Brief
For the data below, report only the number of lines containing the string "dólares".

[Dataset items]

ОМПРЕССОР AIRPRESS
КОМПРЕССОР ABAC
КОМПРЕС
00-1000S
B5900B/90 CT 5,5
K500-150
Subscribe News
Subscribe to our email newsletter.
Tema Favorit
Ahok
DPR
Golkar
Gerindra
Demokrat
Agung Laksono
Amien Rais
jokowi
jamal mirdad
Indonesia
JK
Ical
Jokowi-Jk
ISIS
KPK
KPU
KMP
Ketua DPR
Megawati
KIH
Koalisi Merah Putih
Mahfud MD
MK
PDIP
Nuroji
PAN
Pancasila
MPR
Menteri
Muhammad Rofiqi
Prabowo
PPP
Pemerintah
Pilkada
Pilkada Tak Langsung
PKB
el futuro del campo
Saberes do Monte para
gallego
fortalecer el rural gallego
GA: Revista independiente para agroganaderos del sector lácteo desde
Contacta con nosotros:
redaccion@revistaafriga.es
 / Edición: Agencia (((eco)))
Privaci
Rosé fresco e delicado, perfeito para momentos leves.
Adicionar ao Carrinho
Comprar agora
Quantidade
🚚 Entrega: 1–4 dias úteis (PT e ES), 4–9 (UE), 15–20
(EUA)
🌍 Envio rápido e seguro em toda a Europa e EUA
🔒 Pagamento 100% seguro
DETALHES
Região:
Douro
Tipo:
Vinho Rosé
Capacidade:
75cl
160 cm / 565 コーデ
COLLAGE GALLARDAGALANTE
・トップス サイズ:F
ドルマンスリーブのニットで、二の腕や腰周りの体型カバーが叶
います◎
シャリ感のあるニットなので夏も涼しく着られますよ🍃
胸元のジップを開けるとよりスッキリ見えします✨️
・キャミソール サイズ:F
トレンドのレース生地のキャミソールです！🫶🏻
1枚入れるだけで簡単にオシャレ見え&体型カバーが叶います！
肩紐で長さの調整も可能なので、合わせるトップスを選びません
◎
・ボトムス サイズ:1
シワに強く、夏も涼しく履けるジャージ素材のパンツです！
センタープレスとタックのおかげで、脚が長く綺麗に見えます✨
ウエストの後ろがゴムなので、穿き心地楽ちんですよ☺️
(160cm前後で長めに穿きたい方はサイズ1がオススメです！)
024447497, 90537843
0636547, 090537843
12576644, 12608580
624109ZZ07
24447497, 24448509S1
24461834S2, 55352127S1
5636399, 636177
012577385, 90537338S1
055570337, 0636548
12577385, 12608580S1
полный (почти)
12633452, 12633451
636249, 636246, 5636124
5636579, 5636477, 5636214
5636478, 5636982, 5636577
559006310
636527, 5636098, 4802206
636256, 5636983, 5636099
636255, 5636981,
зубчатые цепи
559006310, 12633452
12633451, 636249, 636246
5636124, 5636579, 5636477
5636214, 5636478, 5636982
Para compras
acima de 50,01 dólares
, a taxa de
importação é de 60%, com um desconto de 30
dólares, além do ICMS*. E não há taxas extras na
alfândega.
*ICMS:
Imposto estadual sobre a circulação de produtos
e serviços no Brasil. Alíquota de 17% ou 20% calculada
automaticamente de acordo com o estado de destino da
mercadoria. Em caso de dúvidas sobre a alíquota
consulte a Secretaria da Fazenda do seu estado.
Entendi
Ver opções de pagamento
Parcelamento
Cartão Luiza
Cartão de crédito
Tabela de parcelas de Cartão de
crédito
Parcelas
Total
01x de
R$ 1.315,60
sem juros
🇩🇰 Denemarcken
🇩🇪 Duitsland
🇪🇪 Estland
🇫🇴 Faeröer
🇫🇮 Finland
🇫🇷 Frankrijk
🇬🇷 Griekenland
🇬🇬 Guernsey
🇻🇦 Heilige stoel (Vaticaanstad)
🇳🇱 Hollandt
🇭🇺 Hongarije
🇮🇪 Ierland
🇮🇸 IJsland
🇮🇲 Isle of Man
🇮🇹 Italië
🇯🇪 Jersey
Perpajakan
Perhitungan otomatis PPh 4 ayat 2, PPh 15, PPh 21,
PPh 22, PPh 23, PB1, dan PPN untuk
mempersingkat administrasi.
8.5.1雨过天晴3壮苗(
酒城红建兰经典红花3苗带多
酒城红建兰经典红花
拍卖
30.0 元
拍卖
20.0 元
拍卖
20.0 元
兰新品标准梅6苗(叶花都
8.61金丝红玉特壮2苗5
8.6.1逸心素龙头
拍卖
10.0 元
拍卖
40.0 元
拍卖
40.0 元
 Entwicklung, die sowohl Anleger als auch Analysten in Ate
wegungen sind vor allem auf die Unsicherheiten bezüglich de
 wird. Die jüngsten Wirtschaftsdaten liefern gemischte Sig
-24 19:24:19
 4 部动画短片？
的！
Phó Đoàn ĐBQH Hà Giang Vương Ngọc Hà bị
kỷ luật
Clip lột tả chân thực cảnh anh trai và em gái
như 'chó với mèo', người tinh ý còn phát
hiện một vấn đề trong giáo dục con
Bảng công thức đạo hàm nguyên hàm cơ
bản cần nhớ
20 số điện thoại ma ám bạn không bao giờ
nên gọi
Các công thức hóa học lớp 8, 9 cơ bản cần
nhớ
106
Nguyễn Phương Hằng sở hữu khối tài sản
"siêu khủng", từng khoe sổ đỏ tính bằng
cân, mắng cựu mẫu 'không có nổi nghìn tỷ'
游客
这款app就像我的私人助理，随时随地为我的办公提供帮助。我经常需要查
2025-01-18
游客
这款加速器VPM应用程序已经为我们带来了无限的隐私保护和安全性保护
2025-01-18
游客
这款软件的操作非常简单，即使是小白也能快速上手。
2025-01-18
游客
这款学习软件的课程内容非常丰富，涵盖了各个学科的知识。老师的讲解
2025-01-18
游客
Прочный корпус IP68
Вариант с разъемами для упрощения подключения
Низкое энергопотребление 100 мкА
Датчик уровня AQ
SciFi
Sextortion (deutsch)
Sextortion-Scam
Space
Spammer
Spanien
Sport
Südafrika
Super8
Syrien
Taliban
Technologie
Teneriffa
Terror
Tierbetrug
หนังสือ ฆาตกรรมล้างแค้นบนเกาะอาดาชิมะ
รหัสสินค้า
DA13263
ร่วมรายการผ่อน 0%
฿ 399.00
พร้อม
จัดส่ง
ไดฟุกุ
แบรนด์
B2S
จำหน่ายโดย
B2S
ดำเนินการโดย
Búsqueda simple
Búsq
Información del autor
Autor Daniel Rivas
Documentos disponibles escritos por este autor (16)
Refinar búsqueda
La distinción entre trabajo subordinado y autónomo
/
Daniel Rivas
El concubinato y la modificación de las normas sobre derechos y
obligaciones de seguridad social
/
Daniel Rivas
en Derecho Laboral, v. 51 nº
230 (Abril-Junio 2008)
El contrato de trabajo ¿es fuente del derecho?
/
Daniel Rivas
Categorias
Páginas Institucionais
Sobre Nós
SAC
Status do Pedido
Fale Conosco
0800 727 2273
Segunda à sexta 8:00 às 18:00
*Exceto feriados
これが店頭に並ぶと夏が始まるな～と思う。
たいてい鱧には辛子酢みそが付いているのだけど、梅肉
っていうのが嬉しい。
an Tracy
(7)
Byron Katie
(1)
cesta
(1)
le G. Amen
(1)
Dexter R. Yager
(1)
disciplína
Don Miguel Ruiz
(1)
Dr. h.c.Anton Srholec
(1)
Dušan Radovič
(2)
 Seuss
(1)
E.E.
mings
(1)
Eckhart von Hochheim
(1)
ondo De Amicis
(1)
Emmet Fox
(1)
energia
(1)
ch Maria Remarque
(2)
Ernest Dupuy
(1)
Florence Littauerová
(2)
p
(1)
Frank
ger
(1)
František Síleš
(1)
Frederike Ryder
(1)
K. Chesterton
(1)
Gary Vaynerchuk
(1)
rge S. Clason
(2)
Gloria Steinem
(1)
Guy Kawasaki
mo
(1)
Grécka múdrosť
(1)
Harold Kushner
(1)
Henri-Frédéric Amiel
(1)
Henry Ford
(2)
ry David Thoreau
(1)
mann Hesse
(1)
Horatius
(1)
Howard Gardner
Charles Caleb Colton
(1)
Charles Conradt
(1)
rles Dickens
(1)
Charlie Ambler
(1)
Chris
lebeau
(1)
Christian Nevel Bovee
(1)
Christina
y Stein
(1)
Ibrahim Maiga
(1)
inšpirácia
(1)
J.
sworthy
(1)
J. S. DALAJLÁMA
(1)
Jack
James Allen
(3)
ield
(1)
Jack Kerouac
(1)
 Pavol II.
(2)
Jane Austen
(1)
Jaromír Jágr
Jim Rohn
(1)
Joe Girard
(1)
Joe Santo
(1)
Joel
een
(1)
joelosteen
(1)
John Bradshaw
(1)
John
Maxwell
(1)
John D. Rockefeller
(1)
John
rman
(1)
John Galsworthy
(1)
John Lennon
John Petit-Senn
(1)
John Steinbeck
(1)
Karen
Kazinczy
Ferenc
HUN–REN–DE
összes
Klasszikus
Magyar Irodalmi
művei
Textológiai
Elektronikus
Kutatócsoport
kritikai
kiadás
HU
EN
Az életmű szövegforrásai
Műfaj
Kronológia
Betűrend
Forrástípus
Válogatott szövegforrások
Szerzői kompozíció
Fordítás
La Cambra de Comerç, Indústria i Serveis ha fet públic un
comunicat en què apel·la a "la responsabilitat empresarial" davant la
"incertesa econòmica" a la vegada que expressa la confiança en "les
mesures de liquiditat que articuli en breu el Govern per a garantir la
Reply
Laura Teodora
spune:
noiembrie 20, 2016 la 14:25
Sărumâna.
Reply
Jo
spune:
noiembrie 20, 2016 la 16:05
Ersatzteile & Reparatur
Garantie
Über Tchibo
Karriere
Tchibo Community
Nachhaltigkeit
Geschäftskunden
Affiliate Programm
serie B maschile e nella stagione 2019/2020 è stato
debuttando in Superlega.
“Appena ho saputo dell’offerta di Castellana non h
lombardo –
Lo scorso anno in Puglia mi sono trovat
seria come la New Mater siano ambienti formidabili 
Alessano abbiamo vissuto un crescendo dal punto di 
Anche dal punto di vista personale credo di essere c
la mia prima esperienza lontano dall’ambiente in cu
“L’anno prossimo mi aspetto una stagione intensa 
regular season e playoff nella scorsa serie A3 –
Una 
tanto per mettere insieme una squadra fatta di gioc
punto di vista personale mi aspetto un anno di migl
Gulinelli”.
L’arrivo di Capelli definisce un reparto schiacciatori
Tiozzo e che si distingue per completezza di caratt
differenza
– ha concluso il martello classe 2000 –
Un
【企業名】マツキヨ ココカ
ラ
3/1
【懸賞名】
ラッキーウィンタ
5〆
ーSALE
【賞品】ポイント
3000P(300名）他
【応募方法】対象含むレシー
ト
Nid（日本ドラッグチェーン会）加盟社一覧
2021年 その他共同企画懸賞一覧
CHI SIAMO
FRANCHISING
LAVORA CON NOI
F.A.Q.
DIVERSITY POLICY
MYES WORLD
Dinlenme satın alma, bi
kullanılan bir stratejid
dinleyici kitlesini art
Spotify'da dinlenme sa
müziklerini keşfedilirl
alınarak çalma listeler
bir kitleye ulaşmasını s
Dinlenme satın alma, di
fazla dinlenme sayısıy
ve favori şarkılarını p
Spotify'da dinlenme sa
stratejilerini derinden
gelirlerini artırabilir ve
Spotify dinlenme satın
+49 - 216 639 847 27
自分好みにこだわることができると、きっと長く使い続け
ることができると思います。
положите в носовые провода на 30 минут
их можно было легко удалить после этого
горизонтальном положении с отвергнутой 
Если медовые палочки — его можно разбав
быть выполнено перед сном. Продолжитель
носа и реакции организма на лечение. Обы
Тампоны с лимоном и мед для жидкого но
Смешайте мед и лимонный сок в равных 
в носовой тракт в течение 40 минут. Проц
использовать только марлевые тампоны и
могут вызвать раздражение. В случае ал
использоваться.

Your solution
2